__Material shown__.

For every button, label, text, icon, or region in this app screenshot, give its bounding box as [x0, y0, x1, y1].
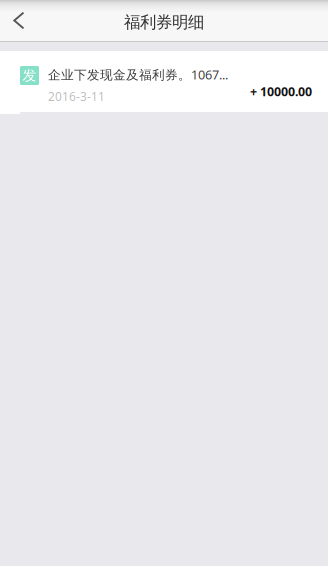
staticText: + 10000.00 [250, 83, 312, 100]
staticText: 企业下发现金及福利券。1067... [48, 66, 228, 83]
staticText: 福利券明细 [124, 12, 204, 33]
staticText: 发 [22, 67, 36, 84]
button[interactable]: Back [0, 0, 38, 41]
button[interactable]: 发 [0, 51, 328, 114]
staticText: 2016-3-11 [48, 88, 105, 104]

__Work required__.
Leave the pictures out and set down the rest of the listing above exactly.

__Your response__.
For every button, label, text, icon, or region in this app screenshot, give its bounding box as [x0, y0, x1, y1].
staticText: + 10000.00 [250, 83, 312, 100]
staticText: 企业下发现金及福利券。1067... [48, 66, 228, 83]
staticText: 福利券明细 [124, 12, 204, 33]
staticText: 发 [22, 67, 36, 84]
button[interactable]: Back [0, 0, 38, 41]
button[interactable]: 发 [0, 51, 328, 114]
staticText: 2016-3-11 [48, 88, 105, 104]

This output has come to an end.